WORK ORDER: Search the data below for the string "Garden". Extract every line that contains it.

Recorded data:
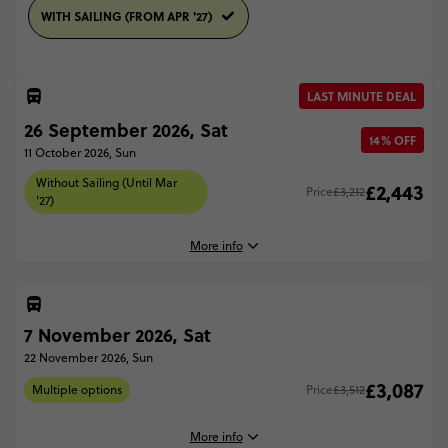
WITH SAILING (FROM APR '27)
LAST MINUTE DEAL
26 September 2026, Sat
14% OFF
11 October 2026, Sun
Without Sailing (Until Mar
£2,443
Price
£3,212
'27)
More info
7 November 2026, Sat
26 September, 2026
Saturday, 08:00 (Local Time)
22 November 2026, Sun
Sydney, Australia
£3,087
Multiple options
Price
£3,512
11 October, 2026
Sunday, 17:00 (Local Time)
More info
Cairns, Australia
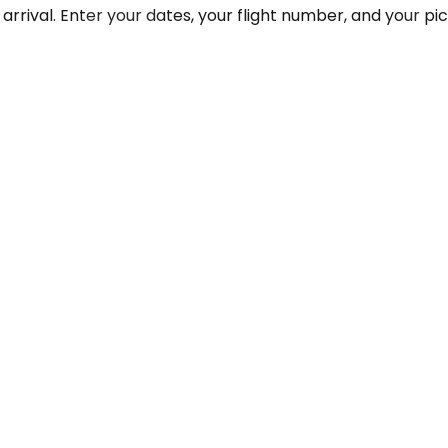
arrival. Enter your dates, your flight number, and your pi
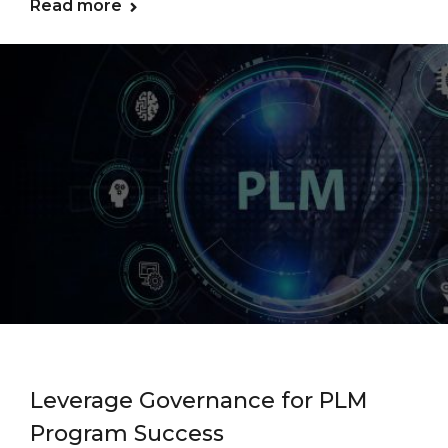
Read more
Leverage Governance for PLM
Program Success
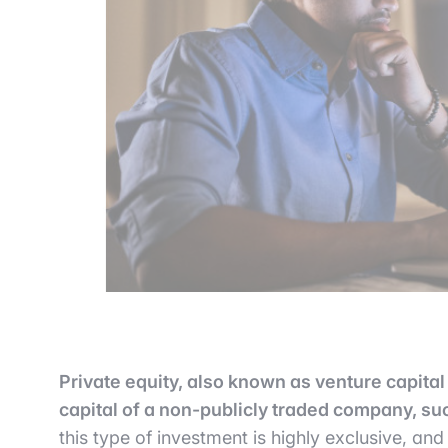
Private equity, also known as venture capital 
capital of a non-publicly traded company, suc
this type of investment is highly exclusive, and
* * *
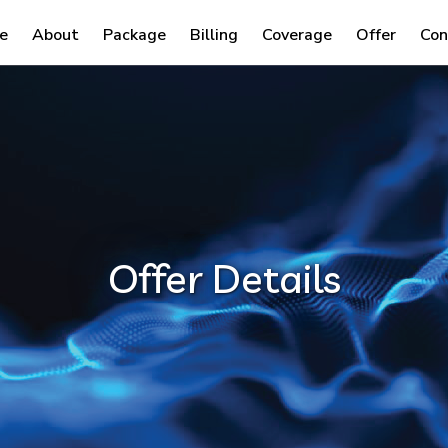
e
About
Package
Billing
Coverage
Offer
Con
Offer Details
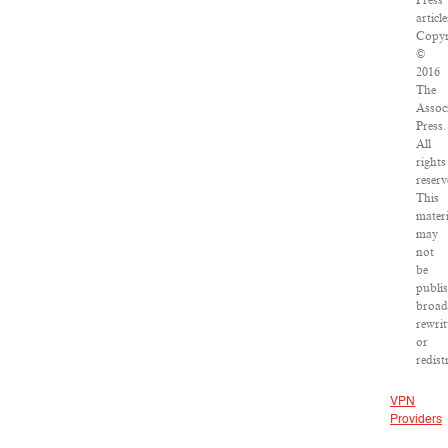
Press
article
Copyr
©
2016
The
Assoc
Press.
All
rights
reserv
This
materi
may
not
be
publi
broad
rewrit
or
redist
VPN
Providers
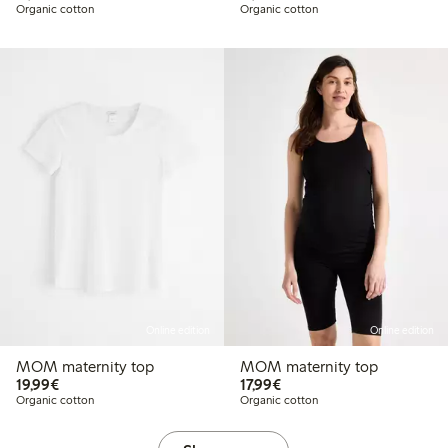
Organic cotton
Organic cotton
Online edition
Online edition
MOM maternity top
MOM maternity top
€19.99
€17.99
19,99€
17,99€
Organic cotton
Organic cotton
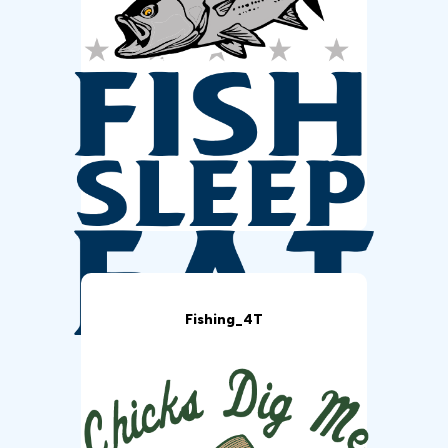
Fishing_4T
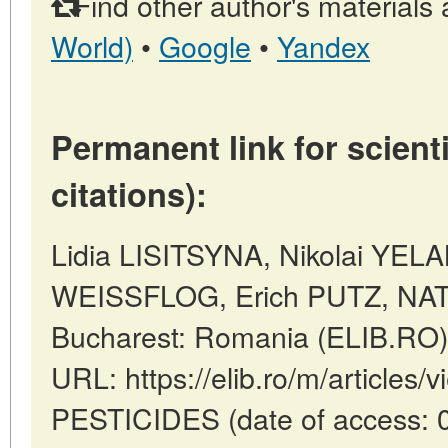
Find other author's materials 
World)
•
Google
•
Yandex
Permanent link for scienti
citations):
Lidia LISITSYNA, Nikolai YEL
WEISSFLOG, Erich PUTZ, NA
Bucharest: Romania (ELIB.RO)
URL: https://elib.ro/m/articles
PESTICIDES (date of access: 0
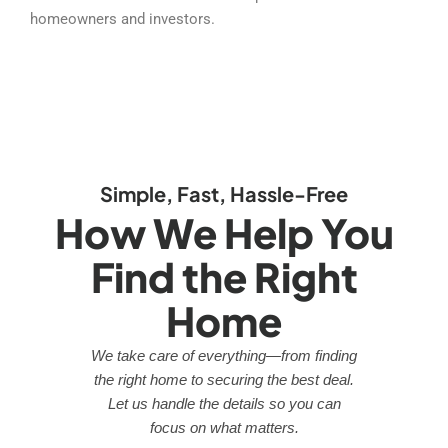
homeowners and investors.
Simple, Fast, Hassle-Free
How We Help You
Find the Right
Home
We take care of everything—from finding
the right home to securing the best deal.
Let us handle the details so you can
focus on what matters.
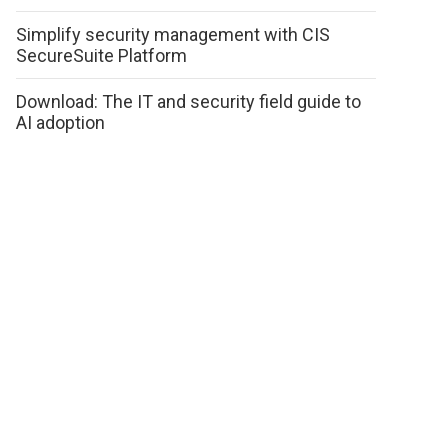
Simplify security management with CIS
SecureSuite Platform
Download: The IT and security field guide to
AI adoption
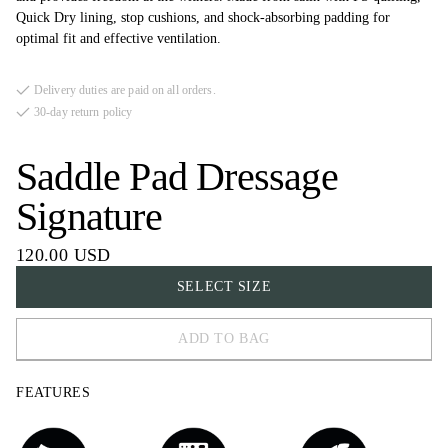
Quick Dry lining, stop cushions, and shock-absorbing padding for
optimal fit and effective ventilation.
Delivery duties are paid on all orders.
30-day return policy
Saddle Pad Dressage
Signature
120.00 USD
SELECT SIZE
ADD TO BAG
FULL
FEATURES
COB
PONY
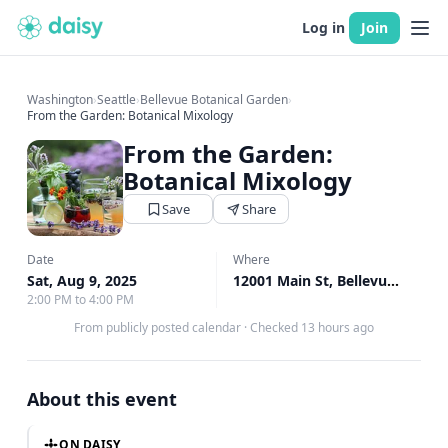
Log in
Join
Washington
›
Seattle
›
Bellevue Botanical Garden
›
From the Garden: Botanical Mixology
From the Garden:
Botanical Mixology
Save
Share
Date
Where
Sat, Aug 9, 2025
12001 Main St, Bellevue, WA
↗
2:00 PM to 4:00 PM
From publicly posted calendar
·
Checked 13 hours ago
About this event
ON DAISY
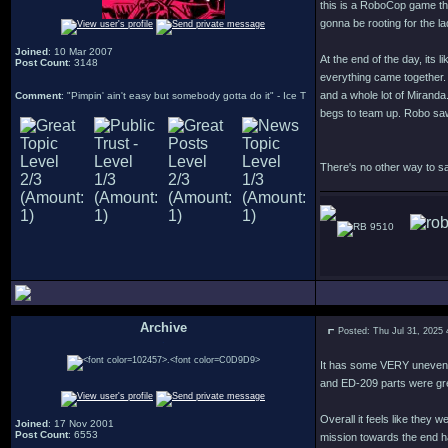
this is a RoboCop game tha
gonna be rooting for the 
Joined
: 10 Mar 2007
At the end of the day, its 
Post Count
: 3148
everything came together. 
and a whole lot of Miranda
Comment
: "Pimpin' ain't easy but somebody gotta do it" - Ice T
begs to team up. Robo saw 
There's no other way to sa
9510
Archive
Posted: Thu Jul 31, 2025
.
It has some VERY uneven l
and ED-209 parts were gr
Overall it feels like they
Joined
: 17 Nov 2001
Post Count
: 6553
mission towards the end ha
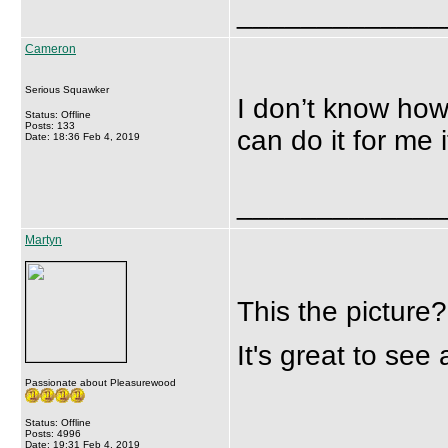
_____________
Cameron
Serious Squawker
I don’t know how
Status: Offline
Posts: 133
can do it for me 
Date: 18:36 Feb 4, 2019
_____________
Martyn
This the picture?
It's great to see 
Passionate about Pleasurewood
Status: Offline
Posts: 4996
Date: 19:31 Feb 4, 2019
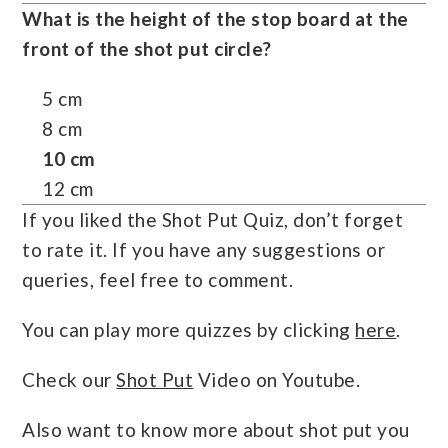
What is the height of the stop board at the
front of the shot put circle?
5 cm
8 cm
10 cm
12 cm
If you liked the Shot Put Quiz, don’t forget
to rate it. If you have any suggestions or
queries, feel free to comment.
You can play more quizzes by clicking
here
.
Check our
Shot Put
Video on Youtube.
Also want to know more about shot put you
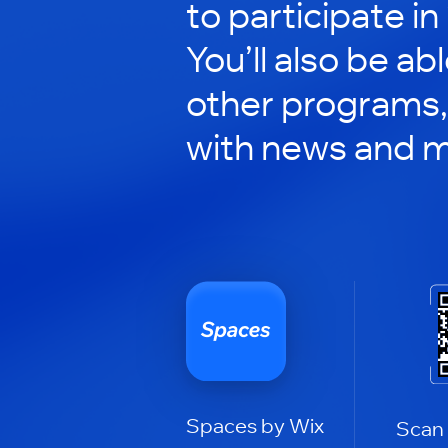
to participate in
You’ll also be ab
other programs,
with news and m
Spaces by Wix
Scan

EXPECTED ANSWER:
Bellevue Botanical Garden
From the Garden: Botanical Mixology
From the Garden:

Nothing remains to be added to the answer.